The Summer of 2008 I went on my first overseas mission trip. I had just finished my Sophomore year of high school and I could not wait to get to Africa. It was an incredible experience and the three weeks in Tanzania went by too fast. I got a taste of poverty and a taste of pure joy. I got a taste of sickness and a taste of true healing. I saw the red dirt and blue skies and I heard the African djembe and the beauty of this new language. I was ruined.
After seeing and hearing and tasting all of this, a normal quiet American life just didn’t sound quite as exciting. I remember asking a missionary we were working with there, how did he know? How did he know to go there? How did he know to move to Tanzania? His response I can still hear.
He said, “Go ‘til God says no!” Really? That’s it? Can it really be this simple?
These words are something I began to forget. Things stopped being so simple to me. I wanted to hear every detail from Jesus before I moved. I was so afraid of missing the next step or messing up His great plan for my life.
I was being a spiritual baby.
1 Corinthians 3:2, “I fed you with milk, not solid food, for you were not ready for it. And even now you are not yet ready”
The Lord has given me what I need to make decisions. He has given me wisdom and discernment.

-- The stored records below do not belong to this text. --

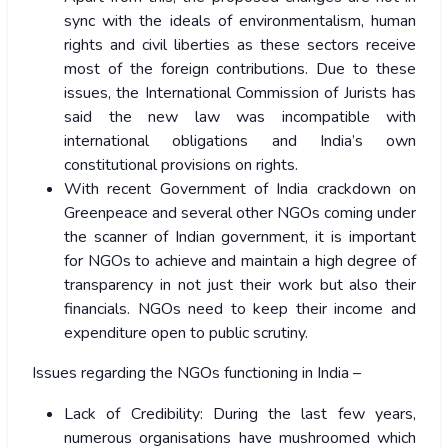
sync with the ideals of environmentalism, human
rights and civil liberties as these sectors receive
most of the foreign contributions. Due to these
issues, the International Commission of Jurists has
said the new law was incompatible with
international obligations and India’s own
constitutional provisions on rights.
With recent Government of India crackdown on
Greenpeace and several other NGOs coming under
the scanner of Indian government, it is important
for NGOs to achieve and maintain a high degree of
transparency in not just their work but also their
financials. NGOs need to keep their income and
expenditure open to public scrutiny.
Issues regarding the NGOs functioning in India –
Lack of Credibility: During the last few years,
numerous organisations have mushroomed which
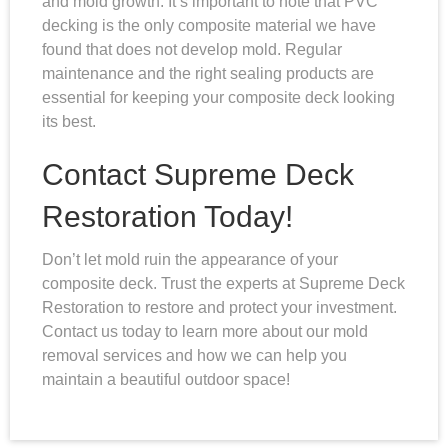
and mold growth. It’s important to note that PVC
decking is the only composite material we have
found that does not develop mold. Regular
maintenance and the right sealing products are
essential for keeping your composite deck looking
its best.
Contact Supreme Deck
Restoration Today!
Don’t let mold ruin the appearance of your
composite deck. Trust the experts at Supreme Deck
Restoration to restore and protect your investment.
Contact us today to learn more about our mold
removal services and how we can help you
maintain a beautiful outdoor space!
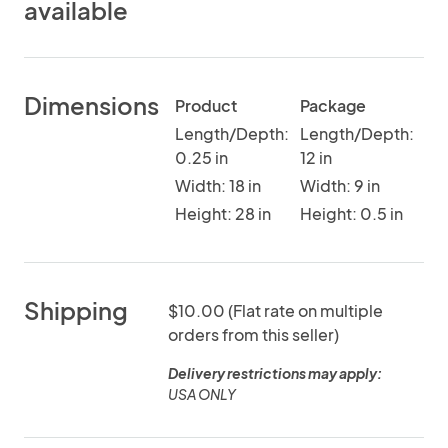
available
Dimensions
Product
Package
Length/Depth:
Length/Depth:
0.25 in
12 in
Width: 18 in
Width: 9 in
Height: 28 in
Height: 0.5 in
Shipping
$10.00 (Flat rate on multiple
orders from this seller)
Delivery restrictions may apply:
USA ONLY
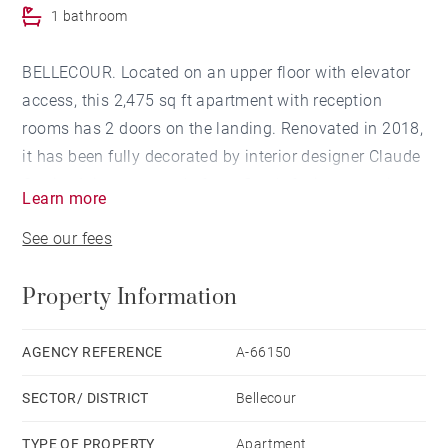
1 bathroom
BELLECOUR. Located on an upper floor with elevator
access, this 2,475 sq ft apartment with reception
rooms has 2 doors on the landing. Renovated in 2018,
it has been fully decorated by interior designer Claude
Cartier. It is composed of two South-facing reception
Learn more
rooms with clear views over Place Antonin Poncet, as
See our fees
well as a kitchen fitted with Boffi units. An additional
room can be fitted out as a wine cellar or storage
Property Information
space. The apartment has 4 bedrooms: one master
suite with a closet and bathroom, a study with a
private bedroom on the mezzanine level and a wash
AGENCY REFERENCE
A-66150
room, as well as 2 other bedrooms with a wash room.
SECTOR/ DISTRICT
Bellecour
This property also comes with a laundry room and
reading corner. Convertible 269 sq ft attic (Carrez law)
TYPE OF PROPERTY
Apartment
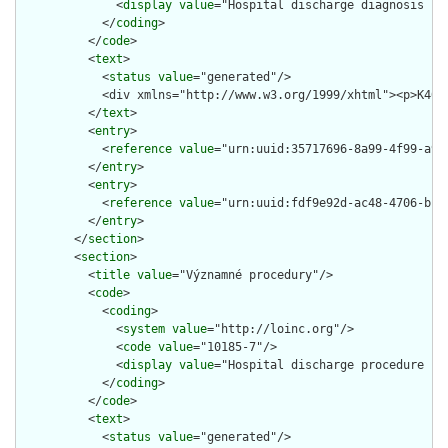
              <
display
value
="Hospital discharge diagnosis not
            </
coding
>

          </
code
>

          <
text
>

            <
status
value
="generated"/>

            <div xmlns="http://www.w3.org/1999/xhtml"><p>K40.
          </
text
>

          <
entry
>

            <
reference
value
="urn:uuid:35717696-8a99-4f99-a938
          </
entry
>

          <
entry
>

            <
reference
value
="urn:uuid:fdf9e92d-ac48-4706-b15b
          </
entry
>

        </
section
>

        <
section
>

          <
title
value
="Významné procedury"/>

          <
code
>

            <
coding
>

              <
system
value
="http://loinc.org"/>

              <
code
value
="10185-7"/>

              <
display
value
="Hospital discharge procedure not
            </
coding
>

          </
code
>

          <
text
>

            <
status
value
="generated"/>
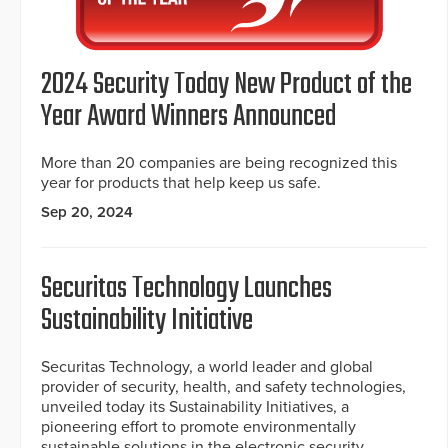
2024 Security Today New Product of the
Year Award Winners Announced
More than 20 companies are being recognized this
year for products that help keep us safe.
Sep 20, 2024
Securitas Technology Launches
Sustainability Initiative
Securitas Technology, a world leader and global
provider of security, health, and safety technologies,
unveiled today its Sustainability Initiatives, a
pioneering effort to promote environmentally
sustainable solutions in the electronic security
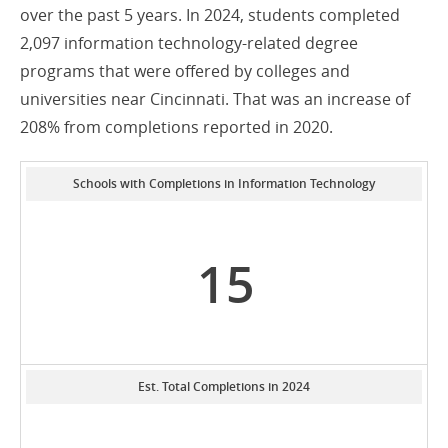
over the past 5 years. In 2024, students completed
2,097 information technology-related degree
programs that were offered by colleges and
universities near Cincinnati. That was an increase of
208% from completions reported in 2020.
Schools with Completions in Information Technology
15
Est. Total Completions in 2024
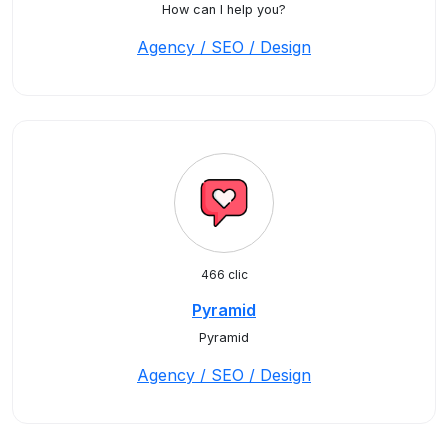
How can I help you?
Agency / SEO / Design
466 clic
Pyramid
Pyramid
Agency / SEO / Design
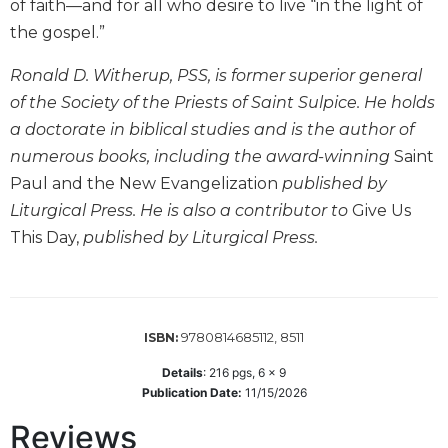
of faith—and for all who desire to live “in the light of
Wisdom
the gospel.”
Commentary
Berit
Ronald D. Witherup, PSS, is former superior general
Olam
of the Society of the Priests of Saint Sulpice. He holds
Sacra
a doctorate in biblical studies and is the author of
Pagina
numerous books, including the award-winning
Saint
New
Paul and the New Evangelization
published by
Collegeville
Liturgical Press. He is also a contributor to
Give Us
Bible
Commentary
This Day,
published by Liturgical Press.
Targums
Theology
Ecclesiology
9780814685112, 8511
ISBN:
and
Ecumenism
Details
:
216
pgs,
6 x 9
Publication Date:
11/15/2026
Church
and
Reviews
Culture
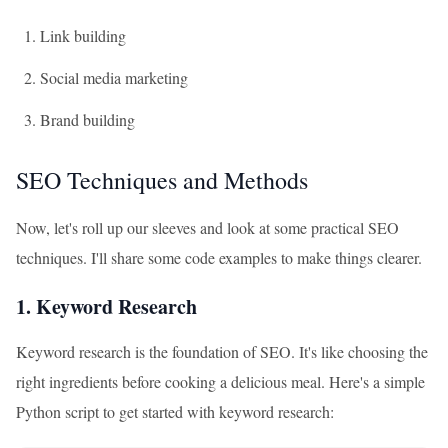
Link building
Social media marketing
Brand building
SEO Techniques and Methods
Now, let's roll up our sleeves and look at some practical SEO
techniques. I'll share some code examples to make things clearer.
1. Keyword Research
Keyword research is the foundation of SEO. It's like choosing the
right ingredients before cooking a delicious meal. Here's a simple
Python script to get started with keyword research:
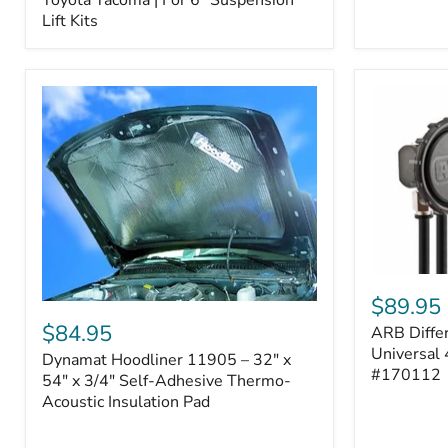
–
Lift Kits
Fits
2005–
2023
Toyota
Tacoma
|
For
6"
Suspension
Lift
Kits
ARB
Differentia
$89.95
Dynamat
Breather
Hoodliner
$84.95
ARB Differ
Kit
11905
–
Universal 
Dynamat Hoodliner 11905 – 32" x
–
Universal
#170112
32"
54" x 3/4" Self-Adhesive Thermo-
4-
x
Acoustic Insulation Pad
Port
54"
System
x
|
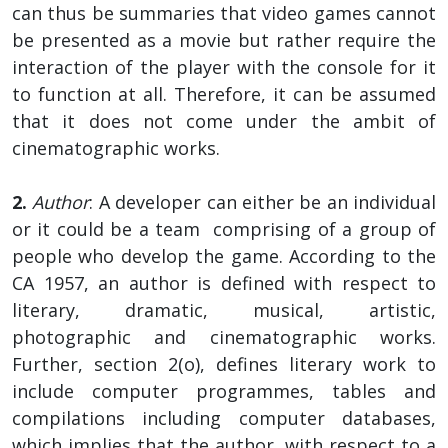
can thus be summaries that video games cannot
be presented as a movie but rather require the
interaction of the player with the console for it
to function at all. Therefore, it can be assumed
that it does not come under the ambit of
cinematographic works.
2.
Author
: A developer can either be an individual
or it could be a team comprising of a group of
people who develop the game. According to the
CA 1957, an author is defined with respect to
literary, dramatic, musical, artistic,
photographic and cinematographic works.
Further, section 2(o), defines literary work to
include computer programmes, tables and
compilations including computer databases,
which implies that the author, with respect to a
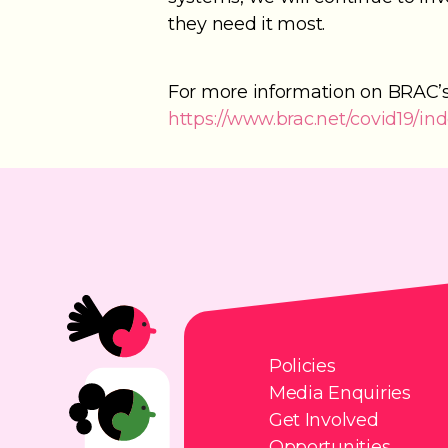
they need it most.
For more information on BRAC’s 
https://www.brac.net/covid19/in
Policies
Media Enquiries
Get Involved
Opportunities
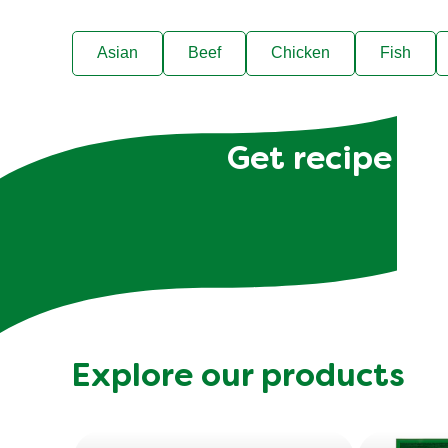
Asian
Beef
Chicken
Fish
Get recipe hac
Explore our products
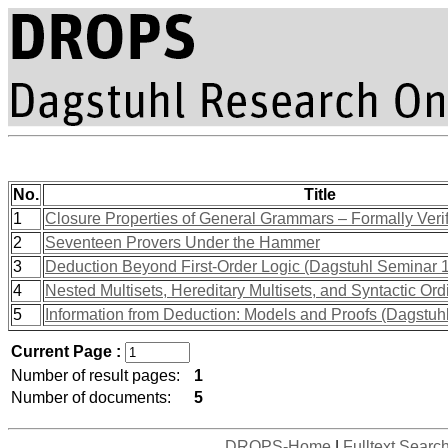
No.
Title
1
Closure Properties of General Grammars – Formally Veri
2
Seventeen Provers Under the Hammer
3
Deduction Beyond First-Order Logic (Dagstuhl Seminar 
4
Nested Multisets, Hereditary Multisets, and Syntactic Ord
5
Information from Deduction: Models and Proofs (Dagstu
Current Page :
Number of result pages:
1
Number of documents:
5
DROPS-Home
|
Fulltext Searc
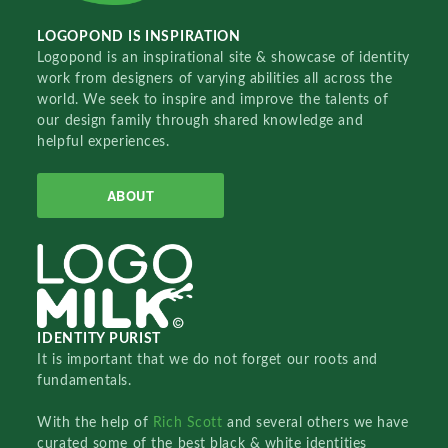
LOGOPOND IS INSPIRATION
Logopond is an inspirational site & showcase of identity
work from designers of varying abilities all across the
world. We seek to inspire and improve the talents of
our design family through shared knowledge and
helpful experiences.
ABOUT
IDENTITY PURIST
It is important that we do not forget our roots and
fundamentals.
With the help of
Rich Scott
and several others we have
curated some of the best black & white identities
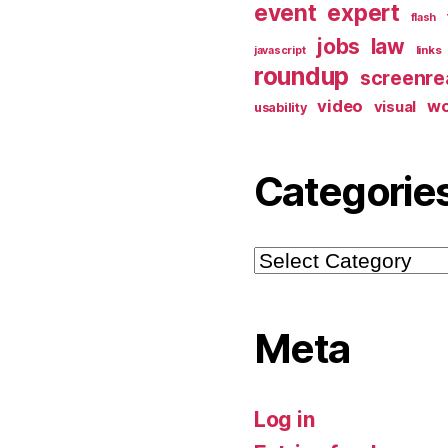
event
expert
flash
jobs
law
links
javascript
roundup
screenre
video
w
visual
usability
Categorie
Categories
Meta
Log in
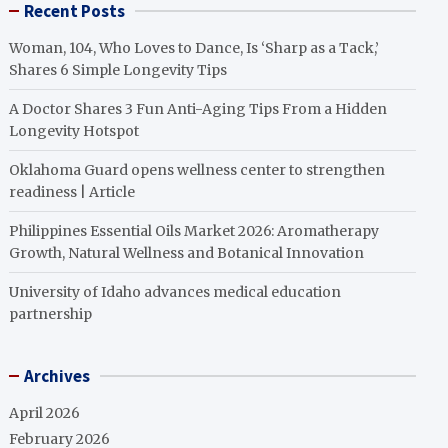
Recent Posts
Woman, 104, Who Loves to Dance, Is ‘Sharp as a Tack,’
Shares 6 Simple Longevity Tips
A Doctor Shares 3 Fun Anti-Aging Tips From a Hidden
Longevity Hotspot
Oklahoma Guard opens wellness center to strengthen
readiness | Article
Philippines Essential Oils Market 2026: Aromatherapy
Growth, Natural Wellness and Botanical Innovation
University of Idaho advances medical education
partnership
Archives
April 2026
February 2026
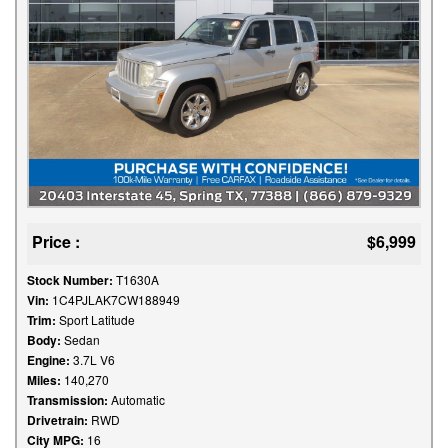
Price :
$6,999
Stock Number:
T1630A
Vin:
1C4PJLAK7CW188949
Trim:
Sport Latitude
Body:
Sedan
Engine:
3.7L V6
Miles:
140,270
Transmission:
Automatic
Drivetrain:
RWD
City MPG:
16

When I was praying and asking the Lord about moving to Thailand, I wanted Him to tell me everything. I wanted Him to say the date to move and how long I should stay and what I should be doing. His response was quite different.
He said, “What do you want to do?”
“No, no, no. I don’t want to think for myself. Your will, not mine.” Jesus wouldn’t budge. He wasn’t allowing me to stay a baby. He was pushing me to grow up.
I thought I was doing the right thing by asking Him to decide everything for my life, but He taught me the importance of making decisions. To trust that when I am walking faithfully alongside Him, my ideas and dreams will line up with His. To believe that if for some reason I start going the wrong way, I will be close enough to feel Him tugging my heart to turn around.
So why am I going to Thailand? Because He asked me what I wanted and I said TO GO and He didn’t say NO!